For instances, it often takes several attempts to pair two devices, even when they’re two feet from each other. Sometimes devices disconnect for no obvious reason, or seem to become unpaired without me doing anything.

And then there’s the stuttering, which might be related. I have yet to find a Bluetooth headset, speaker, or other audio receiver that doesn’t stutter for five minutes until it finds it groove. In fairness, after the initial five minutes, things tend to stay pretty stable (at least until I, say, move my phone five feet further from the speaker, at which point, they need to resync). But if it’s a matter of the two devices negotiating, I don’t know, frequencies and data throttling rates and protocols, why don’t they do it at the beginning? Or is it a TCP thing, where the two start out using little bandwidth and ramping up over time?

Lastly, there are the tunnel-vision implementations. From what I’ve seen, the Bluetooth standard defines roles that each device can play, e.g., “I can play audio”, “I can dial a phone number”, “I can display an address card”, “I can store files”, and so forth. But in practice, that doesn’t always work: my cell phone sees my desk phone as an earpiece, and earpieces can’t handle address cards, don’t be silly, so I can’t copy my cell phone’s contact list to my desk phone.

In the age of the Internet of Things, my desk phone can store contacts, my TV can run a browser, and pretty soon my toaster will be able to share its 5G hotspot with the neighborhood. There’s no reason to be limited by a noun on the box it came in.

I understand that most of the above is likely caused by bad implementation of a fundamentally decent protocol. But Bluetooth has been around for, what, a decade or more? And I still regularly run into these problems. That points to something systemic in the software community.

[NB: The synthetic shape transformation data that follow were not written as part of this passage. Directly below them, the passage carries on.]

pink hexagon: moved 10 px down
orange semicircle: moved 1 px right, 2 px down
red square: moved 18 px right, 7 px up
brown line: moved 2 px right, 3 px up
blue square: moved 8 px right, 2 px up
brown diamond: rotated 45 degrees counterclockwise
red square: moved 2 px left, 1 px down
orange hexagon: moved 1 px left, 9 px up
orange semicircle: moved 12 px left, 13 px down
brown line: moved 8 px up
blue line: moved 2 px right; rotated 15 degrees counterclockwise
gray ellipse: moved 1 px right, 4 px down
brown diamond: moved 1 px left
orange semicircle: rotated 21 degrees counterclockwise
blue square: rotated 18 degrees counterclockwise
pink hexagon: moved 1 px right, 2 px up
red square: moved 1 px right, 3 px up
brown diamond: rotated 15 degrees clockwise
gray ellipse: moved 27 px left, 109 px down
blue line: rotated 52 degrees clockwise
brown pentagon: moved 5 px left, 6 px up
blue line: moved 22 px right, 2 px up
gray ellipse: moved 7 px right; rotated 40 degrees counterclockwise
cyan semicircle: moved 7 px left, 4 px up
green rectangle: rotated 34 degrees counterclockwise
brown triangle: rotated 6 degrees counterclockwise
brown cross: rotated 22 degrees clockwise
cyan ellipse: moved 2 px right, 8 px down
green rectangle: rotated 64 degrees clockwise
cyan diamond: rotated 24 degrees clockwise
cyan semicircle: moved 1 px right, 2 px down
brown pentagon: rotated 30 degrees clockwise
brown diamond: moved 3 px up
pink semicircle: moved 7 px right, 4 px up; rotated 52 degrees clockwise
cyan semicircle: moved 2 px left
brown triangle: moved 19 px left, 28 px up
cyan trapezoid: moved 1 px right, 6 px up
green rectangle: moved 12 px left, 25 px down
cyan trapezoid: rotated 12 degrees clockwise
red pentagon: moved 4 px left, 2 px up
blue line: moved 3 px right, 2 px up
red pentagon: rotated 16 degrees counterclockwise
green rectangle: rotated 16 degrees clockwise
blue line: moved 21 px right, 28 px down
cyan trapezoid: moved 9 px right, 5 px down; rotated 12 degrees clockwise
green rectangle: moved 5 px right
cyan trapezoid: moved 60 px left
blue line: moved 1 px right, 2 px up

One thought on “I Don’t Want Flying Cars; I Just Want Working Bluetooth

  1. My experiences have been rather better. While the infotainment systems in automobiles are still a completely lost cause, I’ve had no problems with either my old BT earwig nor the somewhat newer BT headset. They paired to my phones without complaint, routinely connect without drama and stay connected without difficulty even if I leave the phone on the kitchen counter while I go move laundry between the bedroom and basement.